§ The problem: Look through the listing below for the line with "de l’échappatoire, ne" and the line with "Supporti per esterni". Copy both, along with every line between them, exactly and with no pictures.

═════ Dataset content ═════

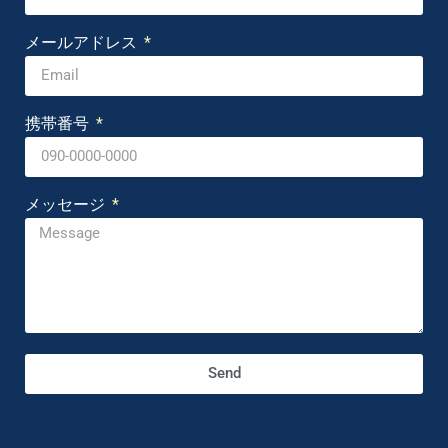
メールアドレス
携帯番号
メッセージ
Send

═════
═════ Dataset content ═════

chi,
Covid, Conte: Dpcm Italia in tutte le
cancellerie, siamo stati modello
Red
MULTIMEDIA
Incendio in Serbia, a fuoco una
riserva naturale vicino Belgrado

═════
═════ Dataset content ═════

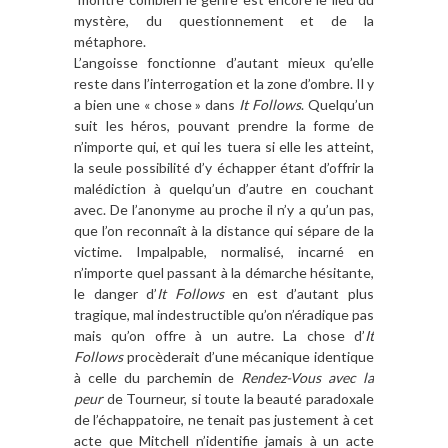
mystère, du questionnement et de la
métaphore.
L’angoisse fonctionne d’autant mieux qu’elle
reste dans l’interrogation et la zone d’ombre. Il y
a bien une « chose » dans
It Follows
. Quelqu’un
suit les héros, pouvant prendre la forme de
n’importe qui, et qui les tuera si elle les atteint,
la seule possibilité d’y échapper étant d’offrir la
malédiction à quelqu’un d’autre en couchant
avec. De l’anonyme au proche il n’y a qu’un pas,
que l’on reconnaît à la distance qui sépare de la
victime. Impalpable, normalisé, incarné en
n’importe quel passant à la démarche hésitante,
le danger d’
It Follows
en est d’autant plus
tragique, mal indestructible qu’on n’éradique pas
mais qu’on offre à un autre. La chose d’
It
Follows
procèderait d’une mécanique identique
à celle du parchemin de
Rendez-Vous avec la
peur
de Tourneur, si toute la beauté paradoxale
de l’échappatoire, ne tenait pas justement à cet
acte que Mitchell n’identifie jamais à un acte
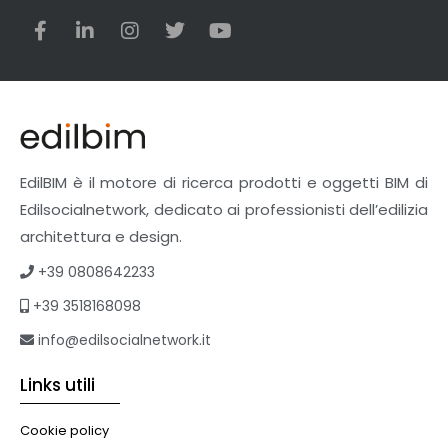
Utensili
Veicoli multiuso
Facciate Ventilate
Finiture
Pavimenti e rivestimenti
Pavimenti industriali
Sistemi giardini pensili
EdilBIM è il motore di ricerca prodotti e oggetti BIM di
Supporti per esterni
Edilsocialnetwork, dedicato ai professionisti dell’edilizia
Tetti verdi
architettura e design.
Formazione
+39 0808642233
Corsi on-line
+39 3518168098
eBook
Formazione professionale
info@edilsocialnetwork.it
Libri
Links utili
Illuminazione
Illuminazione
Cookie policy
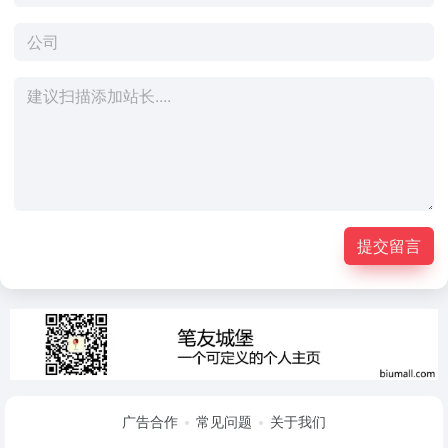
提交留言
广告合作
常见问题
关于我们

═════

§ Result of the task:
de l’échappatoire, ne tenait pas justement à cet
acte que Mitchell n’identifie jamais à un acte
Utensili
Veicoli multiuso
Facciate Ventilate
Finiture
Pavimenti e rivestimenti
Pavimenti industriali
Sistemi giardini pensili
EdilBIM è il motore di ricerca prodotti e oggetti BIM di
Supporti per esterni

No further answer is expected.